Intellectual Property Strategies

GSM SI 814 (3 credits)

This course covers the ways in which companies use intellectual property to protect their investments in knowledge assets. Traditionally a concern for technology-intensive businesses, patents, copyrights, trademarks, and trade secrets have become important business tools throughout the knowledge-based economy. A good understanding of what IP assets are and how they work has become essential for managers in all types of organizations. This is not a law course, nor a how-to manual rather it is intended to develop your analytical understanding of fundamental economic and legal aspects of intellectual property systems, and how they drive competition and strategy.

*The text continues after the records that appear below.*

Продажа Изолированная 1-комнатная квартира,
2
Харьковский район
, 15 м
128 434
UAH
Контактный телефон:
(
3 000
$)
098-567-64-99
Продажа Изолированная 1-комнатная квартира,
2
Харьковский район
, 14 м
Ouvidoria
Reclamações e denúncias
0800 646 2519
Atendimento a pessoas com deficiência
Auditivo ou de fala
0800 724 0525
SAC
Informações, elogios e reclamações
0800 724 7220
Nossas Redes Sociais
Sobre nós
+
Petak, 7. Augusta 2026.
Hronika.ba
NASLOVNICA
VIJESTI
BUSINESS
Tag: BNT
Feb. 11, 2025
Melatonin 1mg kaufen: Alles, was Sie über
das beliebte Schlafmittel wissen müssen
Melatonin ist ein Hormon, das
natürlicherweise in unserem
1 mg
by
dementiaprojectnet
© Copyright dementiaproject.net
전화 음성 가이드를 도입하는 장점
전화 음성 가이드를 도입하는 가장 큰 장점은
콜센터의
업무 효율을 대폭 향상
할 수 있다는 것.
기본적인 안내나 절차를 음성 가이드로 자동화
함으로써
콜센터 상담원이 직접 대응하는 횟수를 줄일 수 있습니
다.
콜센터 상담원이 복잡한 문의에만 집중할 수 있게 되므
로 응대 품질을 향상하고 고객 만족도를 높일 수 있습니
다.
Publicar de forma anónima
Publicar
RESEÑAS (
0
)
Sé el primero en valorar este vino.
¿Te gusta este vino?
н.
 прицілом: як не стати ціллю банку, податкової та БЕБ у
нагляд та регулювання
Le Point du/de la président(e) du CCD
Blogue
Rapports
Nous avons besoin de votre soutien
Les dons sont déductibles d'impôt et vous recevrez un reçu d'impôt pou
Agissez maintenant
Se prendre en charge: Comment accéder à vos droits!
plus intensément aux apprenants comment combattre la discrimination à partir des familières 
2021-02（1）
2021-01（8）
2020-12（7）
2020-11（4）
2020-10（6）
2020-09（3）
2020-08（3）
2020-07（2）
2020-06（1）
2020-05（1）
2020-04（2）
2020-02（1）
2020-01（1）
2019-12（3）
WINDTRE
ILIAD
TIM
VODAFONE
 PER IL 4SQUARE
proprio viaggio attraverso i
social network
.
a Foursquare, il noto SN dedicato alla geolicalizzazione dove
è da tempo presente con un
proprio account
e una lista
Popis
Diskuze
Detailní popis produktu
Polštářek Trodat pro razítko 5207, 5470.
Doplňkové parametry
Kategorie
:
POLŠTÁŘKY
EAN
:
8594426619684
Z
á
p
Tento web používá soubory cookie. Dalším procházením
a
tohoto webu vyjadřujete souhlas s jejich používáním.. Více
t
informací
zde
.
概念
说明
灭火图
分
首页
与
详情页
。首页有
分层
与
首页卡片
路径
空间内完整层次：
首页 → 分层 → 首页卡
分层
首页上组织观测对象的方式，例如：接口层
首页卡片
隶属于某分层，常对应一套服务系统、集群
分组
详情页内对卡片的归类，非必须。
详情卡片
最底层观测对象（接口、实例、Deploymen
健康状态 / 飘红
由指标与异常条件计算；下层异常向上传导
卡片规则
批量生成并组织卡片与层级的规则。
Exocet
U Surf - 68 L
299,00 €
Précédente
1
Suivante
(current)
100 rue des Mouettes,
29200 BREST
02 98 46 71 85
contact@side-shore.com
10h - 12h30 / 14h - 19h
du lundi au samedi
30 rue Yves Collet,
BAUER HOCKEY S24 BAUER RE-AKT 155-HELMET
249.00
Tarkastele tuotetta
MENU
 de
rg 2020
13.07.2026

Corporate Strategies for Growth

GSM SI 830 (3 credits)

This course will examine strategies for firm growth that involve expanding the range of the firm?s business activities. We will study strategic logics underlying vertical integration, franchising, related and unrelated diversification, alliances, corporate venturing and spinouts, and other such strategies. We will also study the management challenges associated with these strategies, including designing organizational structures and managerial incentives, managing acquisitions, structuring supplier relationships, and fostering organizational cultures.

Real Estate Management

GSM SI 835 (3 credits)

This is an introductory course that covers the basics of real estate investing and managing. Subject materials include mortgages, lenders, forms of ownership, tax laws effecting real property, financial analysis and valuation techniques.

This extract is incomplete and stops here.